Collected data entries:
------------------------------------------------------------------------

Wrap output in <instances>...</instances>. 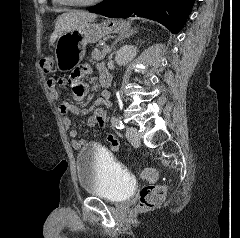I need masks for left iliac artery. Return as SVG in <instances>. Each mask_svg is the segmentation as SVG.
<instances>
[{
  "label": "left iliac artery",
  "mask_w": 240,
  "mask_h": 238,
  "mask_svg": "<svg viewBox=\"0 0 240 238\" xmlns=\"http://www.w3.org/2000/svg\"><path fill=\"white\" fill-rule=\"evenodd\" d=\"M111 122L117 129L123 130L125 128V125L119 118L112 117Z\"/></svg>",
  "instance_id": "44dca946"
}]
</instances>
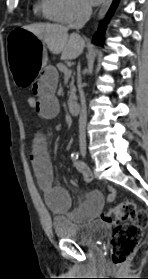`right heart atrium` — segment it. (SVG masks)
Instances as JSON below:
<instances>
[{
	"mask_svg": "<svg viewBox=\"0 0 148 279\" xmlns=\"http://www.w3.org/2000/svg\"><path fill=\"white\" fill-rule=\"evenodd\" d=\"M50 9L56 21L64 24L73 23L89 12L81 0H50Z\"/></svg>",
	"mask_w": 148,
	"mask_h": 279,
	"instance_id": "1",
	"label": "right heart atrium"
}]
</instances>
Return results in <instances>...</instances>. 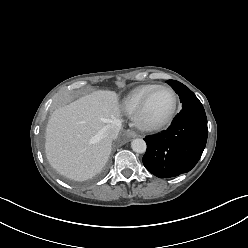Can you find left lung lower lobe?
I'll list each match as a JSON object with an SVG mask.
<instances>
[{"label": "left lung lower lobe", "mask_w": 248, "mask_h": 248, "mask_svg": "<svg viewBox=\"0 0 248 248\" xmlns=\"http://www.w3.org/2000/svg\"><path fill=\"white\" fill-rule=\"evenodd\" d=\"M207 136L206 114L196 99L182 108L166 131L144 138L147 150L143 164L160 178L188 172L200 159Z\"/></svg>", "instance_id": "1"}]
</instances>
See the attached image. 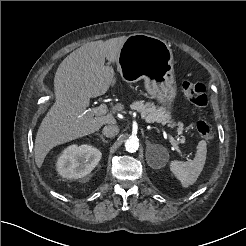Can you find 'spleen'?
Returning a JSON list of instances; mask_svg holds the SVG:
<instances>
[{
  "mask_svg": "<svg viewBox=\"0 0 246 246\" xmlns=\"http://www.w3.org/2000/svg\"><path fill=\"white\" fill-rule=\"evenodd\" d=\"M206 153L207 144L204 140H202L197 145L196 156L192 161H171L170 169L173 174L179 179L183 187L187 188L196 182L204 168Z\"/></svg>",
  "mask_w": 246,
  "mask_h": 246,
  "instance_id": "obj_1",
  "label": "spleen"
}]
</instances>
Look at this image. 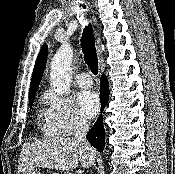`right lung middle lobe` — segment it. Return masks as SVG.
Returning a JSON list of instances; mask_svg holds the SVG:
<instances>
[{
	"label": "right lung middle lobe",
	"mask_w": 175,
	"mask_h": 174,
	"mask_svg": "<svg viewBox=\"0 0 175 174\" xmlns=\"http://www.w3.org/2000/svg\"><path fill=\"white\" fill-rule=\"evenodd\" d=\"M32 102H33V99H30V100H29V105H30V106L32 105Z\"/></svg>",
	"instance_id": "1"
}]
</instances>
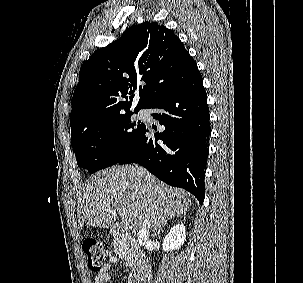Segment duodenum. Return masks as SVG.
Returning <instances> with one entry per match:
<instances>
[{
    "label": "duodenum",
    "mask_w": 303,
    "mask_h": 283,
    "mask_svg": "<svg viewBox=\"0 0 303 283\" xmlns=\"http://www.w3.org/2000/svg\"><path fill=\"white\" fill-rule=\"evenodd\" d=\"M111 235L116 239H120L124 235V230L119 224L111 227ZM137 269L135 283H150L152 276V268L149 259L143 254L137 253Z\"/></svg>",
    "instance_id": "1"
}]
</instances>
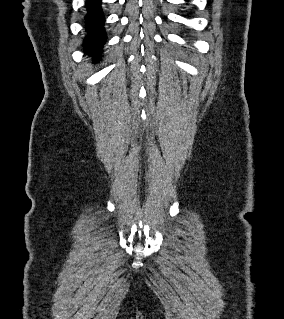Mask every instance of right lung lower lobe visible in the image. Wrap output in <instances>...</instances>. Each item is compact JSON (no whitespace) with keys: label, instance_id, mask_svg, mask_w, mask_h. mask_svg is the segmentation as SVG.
<instances>
[{"label":"right lung lower lobe","instance_id":"obj_1","mask_svg":"<svg viewBox=\"0 0 284 319\" xmlns=\"http://www.w3.org/2000/svg\"><path fill=\"white\" fill-rule=\"evenodd\" d=\"M101 0H87L86 27L88 35L85 39V52L91 56H98L106 35L103 28L104 17L100 9Z\"/></svg>","mask_w":284,"mask_h":319}]
</instances>
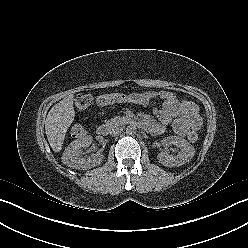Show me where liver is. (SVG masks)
Here are the masks:
<instances>
[{"label": "liver", "mask_w": 248, "mask_h": 248, "mask_svg": "<svg viewBox=\"0 0 248 248\" xmlns=\"http://www.w3.org/2000/svg\"><path fill=\"white\" fill-rule=\"evenodd\" d=\"M73 98L69 95L55 104L46 117V135L54 152L61 151L66 132L74 120Z\"/></svg>", "instance_id": "obj_1"}]
</instances>
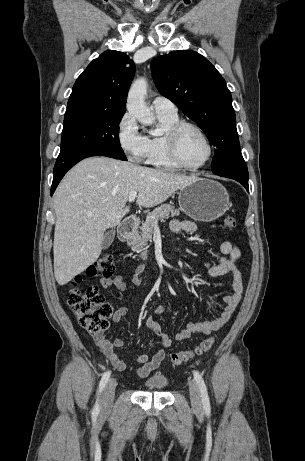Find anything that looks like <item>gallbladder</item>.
<instances>
[{
  "label": "gallbladder",
  "mask_w": 305,
  "mask_h": 461,
  "mask_svg": "<svg viewBox=\"0 0 305 461\" xmlns=\"http://www.w3.org/2000/svg\"><path fill=\"white\" fill-rule=\"evenodd\" d=\"M114 237H115V230L114 229L109 230L104 236V239L102 242V248L103 249L109 248L114 240Z\"/></svg>",
  "instance_id": "gallbladder-1"
}]
</instances>
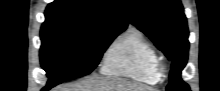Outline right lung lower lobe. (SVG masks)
<instances>
[{
  "instance_id": "right-lung-lower-lobe-1",
  "label": "right lung lower lobe",
  "mask_w": 220,
  "mask_h": 91,
  "mask_svg": "<svg viewBox=\"0 0 220 91\" xmlns=\"http://www.w3.org/2000/svg\"><path fill=\"white\" fill-rule=\"evenodd\" d=\"M43 90H48V88H47V87H45Z\"/></svg>"
}]
</instances>
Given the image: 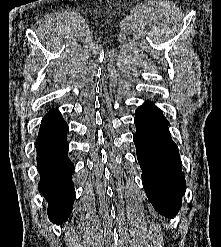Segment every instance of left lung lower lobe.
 <instances>
[{
    "label": "left lung lower lobe",
    "instance_id": "1",
    "mask_svg": "<svg viewBox=\"0 0 221 247\" xmlns=\"http://www.w3.org/2000/svg\"><path fill=\"white\" fill-rule=\"evenodd\" d=\"M134 122L133 140L145 192L158 213L173 217L180 209L186 184L179 151L168 130L169 122L148 101L136 110Z\"/></svg>",
    "mask_w": 221,
    "mask_h": 247
}]
</instances>
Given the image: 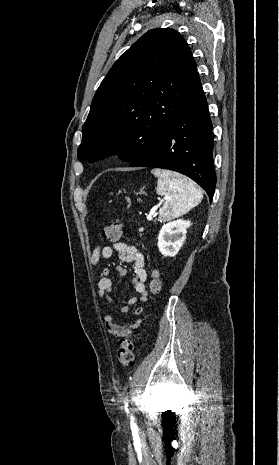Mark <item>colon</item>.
<instances>
[{
    "instance_id": "5ec220e1",
    "label": "colon",
    "mask_w": 279,
    "mask_h": 465,
    "mask_svg": "<svg viewBox=\"0 0 279 465\" xmlns=\"http://www.w3.org/2000/svg\"><path fill=\"white\" fill-rule=\"evenodd\" d=\"M123 233V225L120 219L113 220L107 225L102 232L104 239L115 242L119 240ZM161 287L159 275L154 271L151 275L149 283V289L151 293L155 294L159 292ZM117 359L121 366L129 367L134 361V342L130 334H127L125 338L120 341L119 349L117 352Z\"/></svg>"
}]
</instances>
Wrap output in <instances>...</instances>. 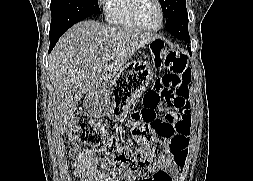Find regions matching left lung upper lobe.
<instances>
[{
	"instance_id": "left-lung-upper-lobe-1",
	"label": "left lung upper lobe",
	"mask_w": 253,
	"mask_h": 181,
	"mask_svg": "<svg viewBox=\"0 0 253 181\" xmlns=\"http://www.w3.org/2000/svg\"><path fill=\"white\" fill-rule=\"evenodd\" d=\"M160 3L168 32L177 38L190 41L186 0H160Z\"/></svg>"
}]
</instances>
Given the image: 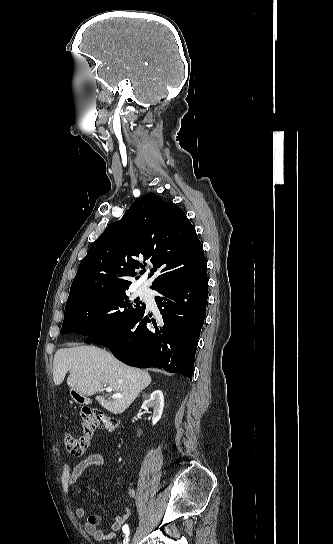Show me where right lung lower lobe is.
<instances>
[{"mask_svg":"<svg viewBox=\"0 0 333 544\" xmlns=\"http://www.w3.org/2000/svg\"><path fill=\"white\" fill-rule=\"evenodd\" d=\"M207 269L164 282L154 290L161 316L150 318L142 312L125 326L91 336L85 343L103 345L127 365L157 367L192 378L200 330L206 316ZM151 323V324H149Z\"/></svg>","mask_w":333,"mask_h":544,"instance_id":"right-lung-lower-lobe-1","label":"right lung lower lobe"}]
</instances>
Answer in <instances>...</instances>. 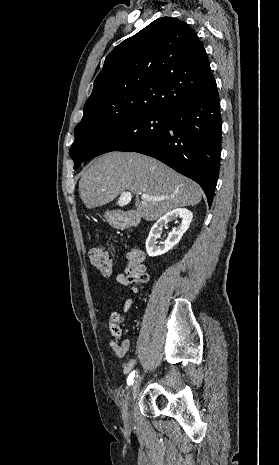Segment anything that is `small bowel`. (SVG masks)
<instances>
[{"instance_id":"c3829d8e","label":"small bowel","mask_w":279,"mask_h":465,"mask_svg":"<svg viewBox=\"0 0 279 465\" xmlns=\"http://www.w3.org/2000/svg\"><path fill=\"white\" fill-rule=\"evenodd\" d=\"M116 282L122 286L128 285V280L123 274H119L116 276ZM132 302H133L132 298H127L123 304V311L125 312L128 311L132 305ZM110 347L118 358L123 359L130 348V341L128 338H124L121 341V343L118 344L114 340H111ZM135 364H136L135 359L125 360L122 364V373L128 374L129 372H131Z\"/></svg>"}]
</instances>
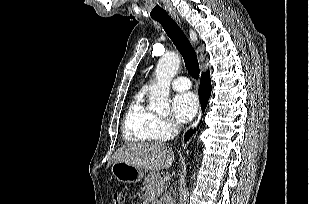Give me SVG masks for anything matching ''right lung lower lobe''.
I'll return each instance as SVG.
<instances>
[{
	"label": "right lung lower lobe",
	"instance_id": "obj_1",
	"mask_svg": "<svg viewBox=\"0 0 309 204\" xmlns=\"http://www.w3.org/2000/svg\"><path fill=\"white\" fill-rule=\"evenodd\" d=\"M199 93H200V101H201V107L203 112L205 111V108L207 106L208 99L211 95V80H210V73L209 71L203 73L201 77V84L199 87ZM193 131H191V134ZM189 132L185 134V137L187 138L189 136Z\"/></svg>",
	"mask_w": 309,
	"mask_h": 204
}]
</instances>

------------------------------------------------------------------------

The lines wanted run from the line containing "Give me SVG" through the end of the entries; return them exactly, both ends included, and keep pictures out.

Give me SVG masks for anything matching ''right lung lower lobe''.
I'll return each instance as SVG.
<instances>
[{
	"label": "right lung lower lobe",
	"instance_id": "obj_1",
	"mask_svg": "<svg viewBox=\"0 0 309 204\" xmlns=\"http://www.w3.org/2000/svg\"><path fill=\"white\" fill-rule=\"evenodd\" d=\"M199 93H200V101H201V107L203 112L205 111V108L207 106L208 99L211 95V80H210V73L209 71L203 73L201 77V84L199 87ZM193 131H191V134ZM189 132L185 134V137L187 138L189 136Z\"/></svg>",
	"mask_w": 309,
	"mask_h": 204
}]
</instances>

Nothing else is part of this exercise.